Copy nothing but the lines below running from the line containing "потратит дни на" through the line containing "звукозаписи.", both end lines included.

Collected data
-- Opening Marker --

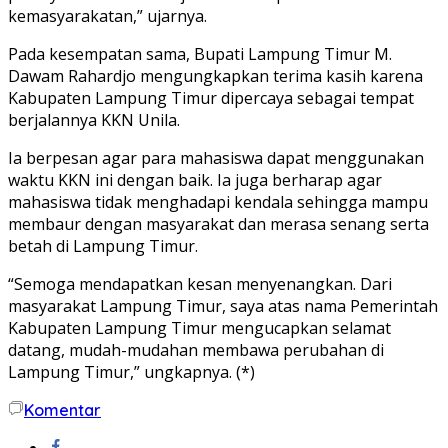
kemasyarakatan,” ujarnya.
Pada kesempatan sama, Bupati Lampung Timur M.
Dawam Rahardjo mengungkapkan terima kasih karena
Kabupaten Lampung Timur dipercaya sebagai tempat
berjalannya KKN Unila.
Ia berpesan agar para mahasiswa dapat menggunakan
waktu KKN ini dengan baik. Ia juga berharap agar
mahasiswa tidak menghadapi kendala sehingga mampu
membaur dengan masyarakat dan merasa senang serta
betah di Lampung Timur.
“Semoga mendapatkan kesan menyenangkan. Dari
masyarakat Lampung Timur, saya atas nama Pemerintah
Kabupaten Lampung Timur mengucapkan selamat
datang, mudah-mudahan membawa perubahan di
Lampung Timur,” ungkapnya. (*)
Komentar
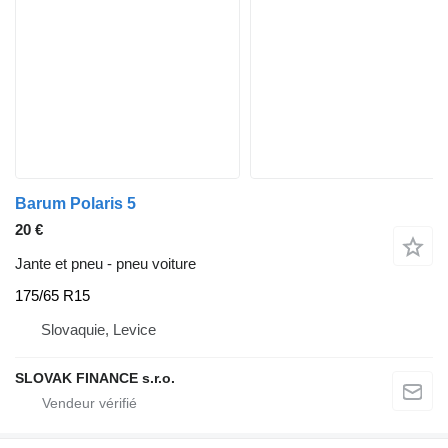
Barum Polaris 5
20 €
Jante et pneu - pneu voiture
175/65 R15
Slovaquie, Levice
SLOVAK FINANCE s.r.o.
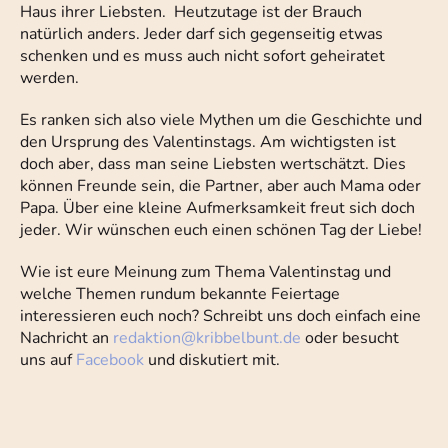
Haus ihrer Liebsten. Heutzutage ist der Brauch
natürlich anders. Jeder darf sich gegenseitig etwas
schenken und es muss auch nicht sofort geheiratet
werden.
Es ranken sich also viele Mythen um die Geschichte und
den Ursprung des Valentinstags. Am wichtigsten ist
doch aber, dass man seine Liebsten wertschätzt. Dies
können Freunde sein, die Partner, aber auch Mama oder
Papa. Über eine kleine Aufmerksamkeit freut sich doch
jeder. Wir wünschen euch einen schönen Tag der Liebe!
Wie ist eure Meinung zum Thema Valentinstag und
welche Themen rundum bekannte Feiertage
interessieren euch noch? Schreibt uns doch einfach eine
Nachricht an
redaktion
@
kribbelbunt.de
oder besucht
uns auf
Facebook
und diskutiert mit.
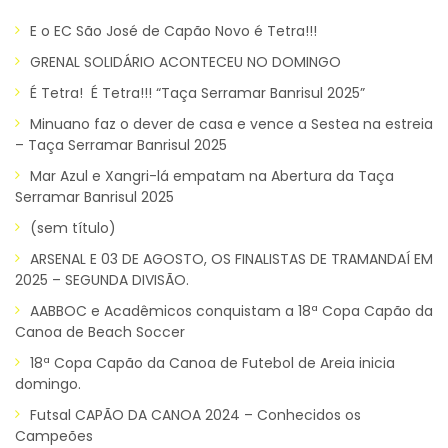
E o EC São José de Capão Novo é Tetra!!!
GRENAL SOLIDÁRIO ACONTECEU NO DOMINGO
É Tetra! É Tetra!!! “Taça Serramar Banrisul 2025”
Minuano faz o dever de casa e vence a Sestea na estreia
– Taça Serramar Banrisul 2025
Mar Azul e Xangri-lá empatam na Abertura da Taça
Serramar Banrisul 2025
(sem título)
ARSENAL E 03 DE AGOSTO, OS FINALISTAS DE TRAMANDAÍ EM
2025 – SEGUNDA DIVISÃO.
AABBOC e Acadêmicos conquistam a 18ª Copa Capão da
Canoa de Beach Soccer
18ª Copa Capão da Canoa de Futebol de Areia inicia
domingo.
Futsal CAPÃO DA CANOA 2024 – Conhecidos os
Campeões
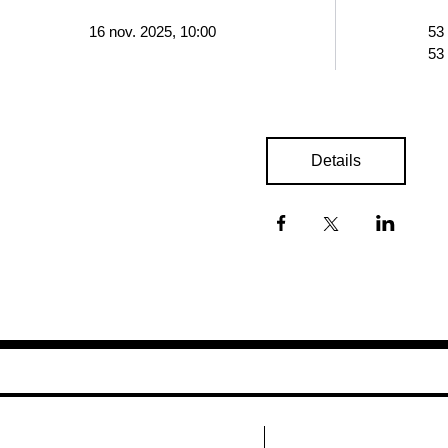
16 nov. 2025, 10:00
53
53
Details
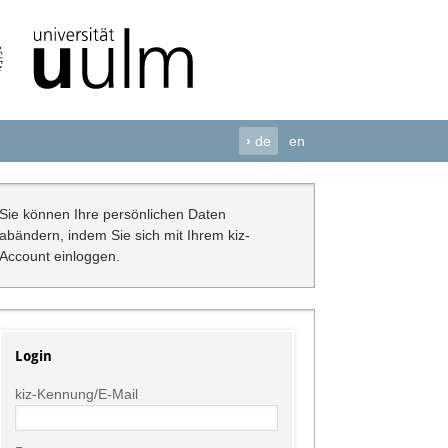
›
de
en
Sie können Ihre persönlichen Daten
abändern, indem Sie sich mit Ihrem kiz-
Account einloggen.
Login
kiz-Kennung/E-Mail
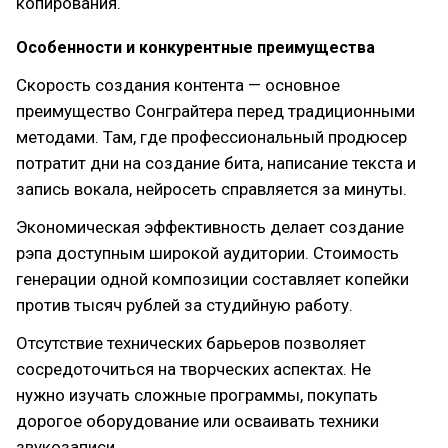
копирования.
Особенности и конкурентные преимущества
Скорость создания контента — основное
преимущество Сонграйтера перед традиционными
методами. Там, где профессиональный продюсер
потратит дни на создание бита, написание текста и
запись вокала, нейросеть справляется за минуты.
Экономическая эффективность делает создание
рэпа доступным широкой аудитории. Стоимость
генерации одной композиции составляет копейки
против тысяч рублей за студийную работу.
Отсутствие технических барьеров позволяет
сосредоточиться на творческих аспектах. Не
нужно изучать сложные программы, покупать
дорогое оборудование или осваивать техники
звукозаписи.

-- Closing Marker --
-- Opening Marker --

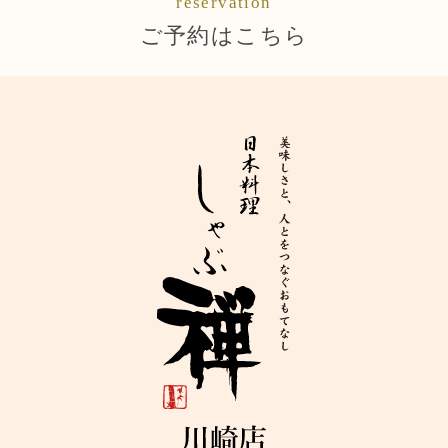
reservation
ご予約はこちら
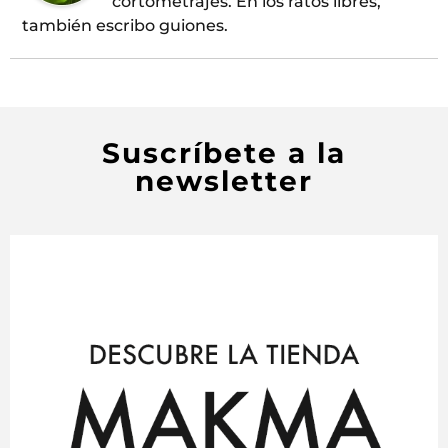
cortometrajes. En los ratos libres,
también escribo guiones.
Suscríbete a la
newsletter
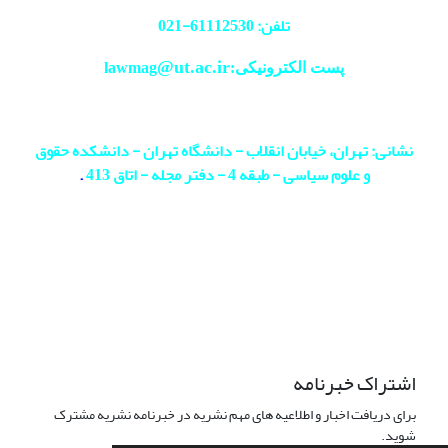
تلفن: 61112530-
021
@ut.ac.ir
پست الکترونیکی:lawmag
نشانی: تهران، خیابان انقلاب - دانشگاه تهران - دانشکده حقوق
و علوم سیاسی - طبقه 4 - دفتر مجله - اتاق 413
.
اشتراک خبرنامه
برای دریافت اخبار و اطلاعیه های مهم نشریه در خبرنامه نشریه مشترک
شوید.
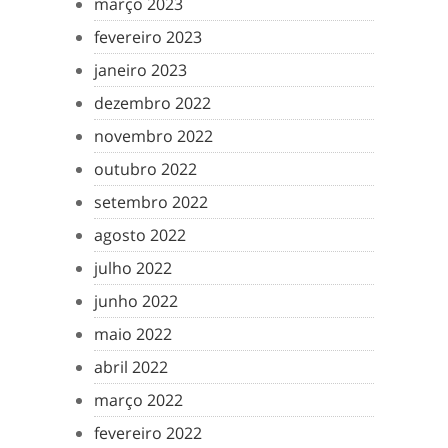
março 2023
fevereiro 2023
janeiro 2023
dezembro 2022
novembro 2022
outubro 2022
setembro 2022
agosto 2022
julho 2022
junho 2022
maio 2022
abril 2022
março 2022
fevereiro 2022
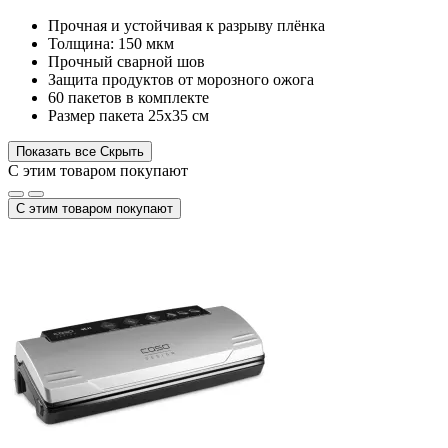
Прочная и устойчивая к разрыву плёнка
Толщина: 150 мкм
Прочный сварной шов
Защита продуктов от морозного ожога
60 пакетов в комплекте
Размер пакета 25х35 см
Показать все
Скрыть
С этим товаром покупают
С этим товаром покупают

-- Closing Marker --
-- Opening Marker --

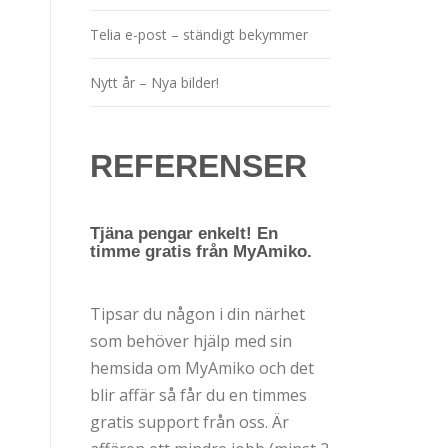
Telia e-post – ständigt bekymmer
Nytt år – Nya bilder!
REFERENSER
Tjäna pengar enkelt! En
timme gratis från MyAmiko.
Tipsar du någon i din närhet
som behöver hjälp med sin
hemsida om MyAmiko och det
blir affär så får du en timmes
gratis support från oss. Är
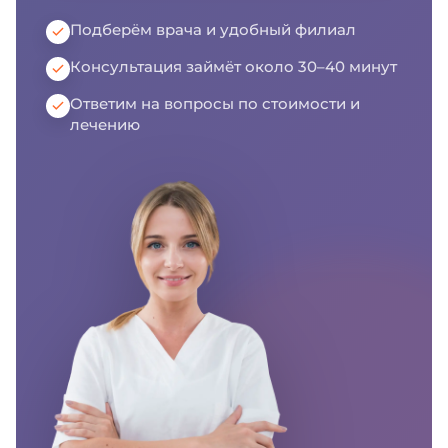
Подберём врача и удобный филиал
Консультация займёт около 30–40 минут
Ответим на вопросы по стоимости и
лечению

-- Closing Marker --

## Response area
потратит дни на создание бита, написание текста и
запись вокала, нейросеть справляется за минуты.
Экономическая эффективность делает создание
рэпа доступным широкой аудитории. Стоимость
генерации одной композиции составляет копейки
против тысяч рублей за студийную работу.
Отсутствие технических барьеров позволяет
сосредоточиться на творческих аспектах. Не
нужно изучать сложные программы, покупать
дорогое оборудование или осваивать техники
звукозаписи.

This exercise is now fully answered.